Outline of the session.
You can connect this slide to the one we showed earlier in the course. We worked on the data collection side before. No we are working on analysis to transform data into information.
This is the difference between data and information. The process between the two is analysis, or data reduction.
The major concept behind epidemiological data analysis is CDC- Count, Divide and Compare. This slide was shown earlier. It is a revision.

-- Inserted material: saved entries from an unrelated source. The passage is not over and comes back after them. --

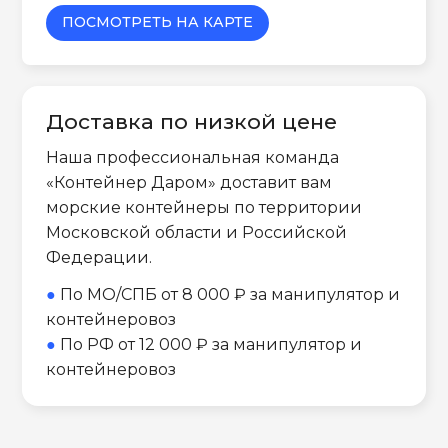
ПОСМОТРЕТЬ НА КАРТЕ
Доставка по низкой цене
Наша профессиональная команда
«Контейнер Даром» доставит вам
морские контейнеры по территории
Московской области и Российской
Федерации.
●
По МО/СПБ от 8 000 ₽ за манипулятор и
контейнеровоз
●
По РФ от 12 000 ₽ за манипулятор и
контейнеровоз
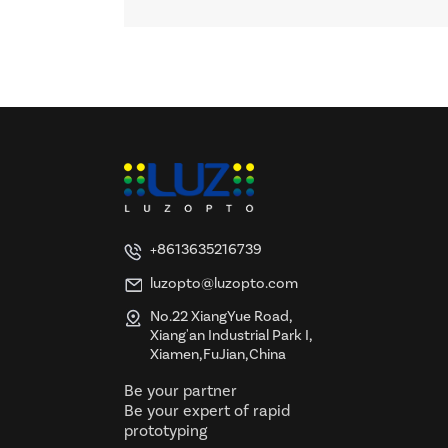
+8613635216739
luzopto@luzopto.com
No.22 XiangYue Road,
Xiang'an Industrial Park I,
Xiamen,FuJian,China
Be your partner
Be your expert of rapid
prototyping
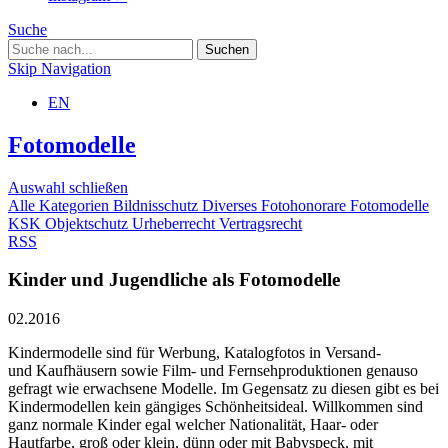
Suche
Skip Navigation
EN
Fotomodelle
Auswahl schließen
Alle Kategorien
Bildnisschutz
Diverses
Fotohonorare
Fotomodelle
KSK
Objektschutz
Urheberrecht
Vertragsrecht
RSS
Kinder und Jugendliche als Fotomodelle
02.2016
Kindermodelle sind für Werbung, Katalogfotos in Versand-
und Kaufhäusern sowie Film- und Fernsehproduktionen genauso
gefragt wie erwachsene Modelle. Im Gegensatz zu diesen gibt es bei
Kindermodellen kein gängiges Schönheitsideal. Willkommen sind
ganz normale Kinder egal welcher Nationalität, Haar- oder
Hautfarbe, groß oder klein, dünn oder mit Babyspeck, mit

This exercise is to help the participants understand the denominator they need to work with. Sometimes, people have a hard time identify the denominator they need to use before a comparison. So In this exercise, by comparing the incidence of diphtheria among people below and under the poverty line, we will help participants understand the denominator they need to work with. Ask the participants what they should COUNT, denominator they would use to DIVIDE and what they would COMPARE (Answers on next slide).
Answers to the questions on the previous slide. Try to understand the misconceptions among participants who did not identify the right denominator. That will help you understand your audience.
The CDC process will be repeated three times for the three basic types of epidemiological analyses. Time Place Person
For time, we use graphs. We can either use direct numbers or rates, depending on whether a comparison is needed.
For this outbreak of a short duration, the population does not have time to change substantially. We can use the absolute numbers.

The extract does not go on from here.